Medication Errors

Here are some common examples of medication errors by Virginia hospitals and nursing homes:

Example A – Your physician is aware that you are allergic to a medication but prescribes it anyway.

Example B – Other medications you are currently taking are contra-indications to a new medication your physician just prescribed, but she doesn’t read the medication package insert and now you are taking medications which may prevent the others from being effective, or worse, their combination may cause injury.

Example C – Medicine A can only be taken by people who can walk or are otherwise mobile, and physician prescribes it for his double amputee patient who cannot get out of bed.

Example D – Your pharmacy receives a prescription for Medication A, but it fills your bottle with Medication B.

Example E – Your pharmacy fills correct prescription but prints wrong dosing directions – so you are now taking the medication 12 times a day, rather than three times per day as ordered by your doctor. The overdose occurs and causes a serious physical injury.

There are almost too many examples of medication errors to list. Even worse, many Virginia health care providers – physicans, nurses, and pharmacists – have committed medication errors.

Medication errors are such a big deal in health care today that the Federal Drug Administration (FDA) has been researching these errors while attempting to create and implement programs and rules which would prevent such errors.

How is the FDA doing at minimizing these errors and the resulting needless injuries and deaths?

The FDA admits that in its efforts to prevent drug errors, “[I]mproving patient safety continues to be a challenge.” Final Summary of Food and Drug Administration (FDA) Action Items – Doing What Counts for Patient Safety: Federal Actions to Reduce Medical Errors and Their Impact, February 2001.

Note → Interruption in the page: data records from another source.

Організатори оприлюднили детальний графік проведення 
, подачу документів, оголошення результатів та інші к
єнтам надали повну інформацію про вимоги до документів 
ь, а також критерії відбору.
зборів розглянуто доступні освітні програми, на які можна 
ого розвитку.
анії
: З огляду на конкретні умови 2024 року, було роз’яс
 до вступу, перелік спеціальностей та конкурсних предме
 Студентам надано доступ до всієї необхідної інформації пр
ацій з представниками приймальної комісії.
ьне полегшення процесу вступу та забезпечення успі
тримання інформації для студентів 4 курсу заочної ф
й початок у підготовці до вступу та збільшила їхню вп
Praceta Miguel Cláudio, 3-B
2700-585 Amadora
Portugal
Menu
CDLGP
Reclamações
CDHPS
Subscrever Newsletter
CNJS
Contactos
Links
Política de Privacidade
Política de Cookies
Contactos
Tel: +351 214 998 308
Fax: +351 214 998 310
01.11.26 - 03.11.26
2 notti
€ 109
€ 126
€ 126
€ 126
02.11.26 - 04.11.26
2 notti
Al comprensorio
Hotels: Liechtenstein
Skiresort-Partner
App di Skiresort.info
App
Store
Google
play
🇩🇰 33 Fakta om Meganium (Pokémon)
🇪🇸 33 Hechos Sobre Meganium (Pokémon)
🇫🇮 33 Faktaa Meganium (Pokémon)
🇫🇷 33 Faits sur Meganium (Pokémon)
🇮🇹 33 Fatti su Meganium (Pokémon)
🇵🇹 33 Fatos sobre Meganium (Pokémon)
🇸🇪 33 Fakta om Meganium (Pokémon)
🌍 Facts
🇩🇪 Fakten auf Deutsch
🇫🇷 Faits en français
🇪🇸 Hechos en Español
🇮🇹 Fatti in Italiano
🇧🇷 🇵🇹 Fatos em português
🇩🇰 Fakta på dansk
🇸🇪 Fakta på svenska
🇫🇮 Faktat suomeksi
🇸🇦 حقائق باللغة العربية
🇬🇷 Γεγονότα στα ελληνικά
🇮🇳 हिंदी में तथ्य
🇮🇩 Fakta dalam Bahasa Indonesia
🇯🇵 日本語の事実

So what can be done to prevent medication errors?

  • Keep an active record of all medications you are taking. Write it down and provide copies to all physicians.
  • Research any medication allergies. How do you know you are allergic? What is the generic name of the drug to which your are allergic – know it all.
  • Tell your pharmacist about all medications you are taking. He may only have records of medications dispensed at his pharmacy – so give them notice of all medications.
  • Tell your family and provide them with a list of your medications. It is likely that in an emergency you will not be able to speak for yourself.
  • Speak to your physician – ask why she is prescribing each medication? What are the side effects? Have you been on this medication before? Keep a record.
  • Unsure about dosage? Unsure about combination with other medications? Call your doctors. Write down the name of the person you spoke with and what they said. Keep notes.
  • You may want to review the federal guidelines on preventing drug mistakes.

It is important to note that it is not your duty to prevent all medication errors. It is the duty of your health care provider to do so, and if they fail, your diligence may be the difference between another preventable injury or death from a medication error and a close call.